That was one heck of a mariachi band they had playing after dinner at the sold-out Birchmere on Tuesday night. But that wasn't just any mariachi ensemble; it was Los Lobos, putting on an exhibition of their artistic evolution, from Mexican wedding band to Grammy-winning pop stars.

Tuesday's show was billed as an acoustic performance, but only the first set was performed acoustically, with Conrad Lozano playing bass on a baja sexto, Cesar Rosas and Louie Perez on acoustic guitar and David Hidalgo and Steve Berlin on a seemingly endless variety of instruments, including fiddle, button accordion and sax.

The tunes, some of them rancheras from the band's barrio beginnings 31 years ago, were sung mostly in Spanish and included numbers from the band's 1988 album "La Pistola y la Corazon."

The second set, with Lozano on electric bass, Berlin on keyboards and Hidalgo picking up the occasional electric guitar, showcased the seasoned veterans at their Tex-Mex rock-and-roll finest.

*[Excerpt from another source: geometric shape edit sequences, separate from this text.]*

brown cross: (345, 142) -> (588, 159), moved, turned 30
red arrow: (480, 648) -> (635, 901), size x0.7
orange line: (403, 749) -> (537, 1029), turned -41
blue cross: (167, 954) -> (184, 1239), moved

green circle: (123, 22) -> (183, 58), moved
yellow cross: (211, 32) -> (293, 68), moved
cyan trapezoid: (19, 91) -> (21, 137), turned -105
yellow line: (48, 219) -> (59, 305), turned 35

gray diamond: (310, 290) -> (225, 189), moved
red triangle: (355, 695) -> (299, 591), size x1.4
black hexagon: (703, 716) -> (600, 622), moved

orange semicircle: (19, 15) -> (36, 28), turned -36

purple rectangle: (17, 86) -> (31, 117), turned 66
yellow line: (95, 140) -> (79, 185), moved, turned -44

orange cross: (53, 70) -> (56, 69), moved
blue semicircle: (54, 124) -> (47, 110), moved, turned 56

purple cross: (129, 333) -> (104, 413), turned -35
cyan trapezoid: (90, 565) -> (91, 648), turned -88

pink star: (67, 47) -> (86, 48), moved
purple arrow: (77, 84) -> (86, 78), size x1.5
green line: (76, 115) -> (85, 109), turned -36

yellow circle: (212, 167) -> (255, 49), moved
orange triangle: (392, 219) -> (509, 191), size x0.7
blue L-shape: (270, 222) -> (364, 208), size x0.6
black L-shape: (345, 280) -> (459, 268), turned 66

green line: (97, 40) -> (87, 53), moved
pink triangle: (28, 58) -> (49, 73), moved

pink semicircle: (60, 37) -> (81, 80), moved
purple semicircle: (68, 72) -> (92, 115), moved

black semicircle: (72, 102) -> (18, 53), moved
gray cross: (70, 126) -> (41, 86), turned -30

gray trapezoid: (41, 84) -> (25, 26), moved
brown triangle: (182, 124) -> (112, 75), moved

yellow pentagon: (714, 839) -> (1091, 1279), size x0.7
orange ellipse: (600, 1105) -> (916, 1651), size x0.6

This is a band whose members have played in front of thousands of fans in vast arenas, so you'd expect a measure of coolness when it comes to playing a venue the size of the 500-seat Birchmere, but Tuesday they played as if at a backyard party for a record executive, trying to impress everyone and anyone with their contagious enthusiasm. For an encore they turned their first major hit, a cover of Ritchie Valens's "La Bamba," into an audience singalong, and then trotted out the hoary chestnut "Good Love" for a crowd-pleasing send-off.

It was almost too easy, but a lot of bands could use a fraction of the organic charisma Los Lobos has by the truckload.

-- Buzz McClain

Los Lobos Louie Perez, Steve Berlin, Cesar Rosas, Conrad Lozano and David Hidalgo put on an exhibition of their artistic evolution at the Birchmere.